OPINION: This year's budget takes boring to a whole new level.

Fri, 27 May 2016

This year’s budget takes boring to a whole new level. It contains the bare minimum to keep the media wolves at the door and to set the government up for election year.

The only real surprises are some money for 750 social housing places in Auckland and an increase in the tax on cigarettes by 10% per year for 4 years. That will see a pack of 20 cost $30 by 2020.

The real disappointment is the lack of funding for conservation.

Some things you need to know about budget announcements

Before we look at the spending, there are a couple of things you need to know.

Firstly government spending doesn’t get an automatic inflation adjustment – so anything that hasn’t had a funding increase in the Budget has actually had a cut in real terms. In other words, costs will have risen but their spending will be the same.

Secondly, the government has an interesting habit of announcing funding increases over four years. This makes them sound a lot bigger than they really are, which of course the government wants.

Economic overview
Thanks to tourism and immigration, the domestic economy is in pretty good shape. Immigration is expected to peak at 70,000 per year before dropping back. Of course, immigration puts more money in the government purse but not in the back pocket of the average person.

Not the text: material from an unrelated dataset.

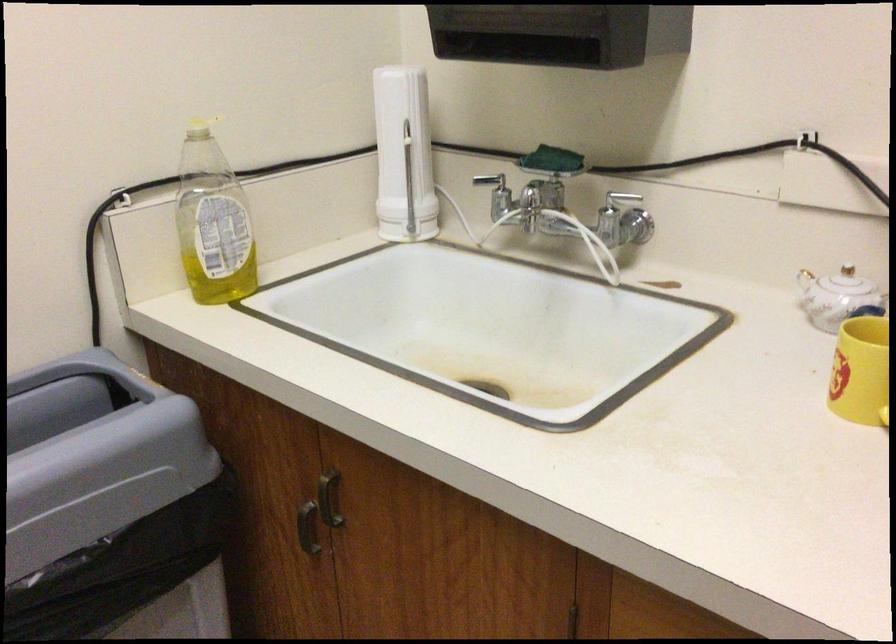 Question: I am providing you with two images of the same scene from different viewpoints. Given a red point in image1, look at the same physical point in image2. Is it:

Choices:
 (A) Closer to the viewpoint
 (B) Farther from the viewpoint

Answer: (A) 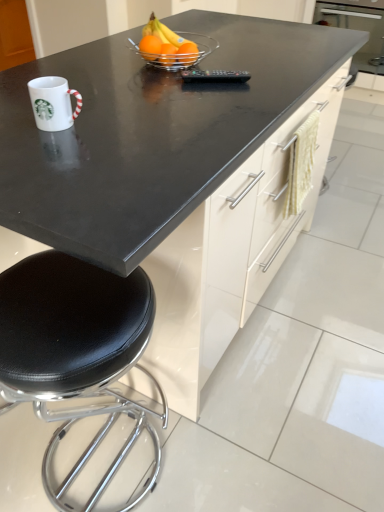 Find the location of a particular element. free spot above black leather stool at lower left (from a real-world perspective) is located at coordinates (71, 306). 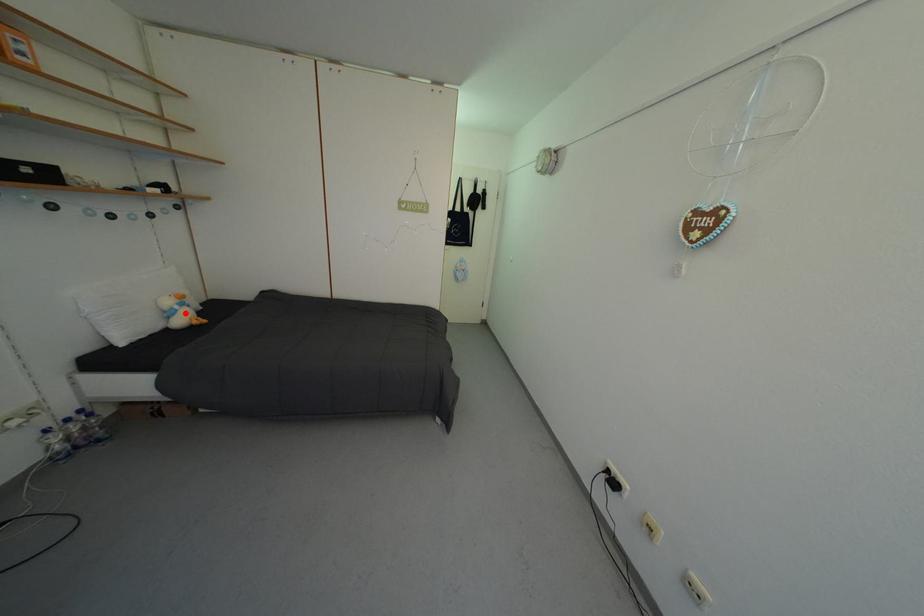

Our international trading partners are still in strife but the outlook for New Zealand is (by comparison) rosy. That is even accounting for a predicted slow recovery in the dairy price over time – which in the meantime could mean a few farms get sold. The government can look forward to surpluses (small initially but rising to 2.5b by 2018), falling debt (to 20% of GDP by 2020), and maybe even contemplate a promise of tax cuts come election time. Super fund contributions are aimed to restart in 2021.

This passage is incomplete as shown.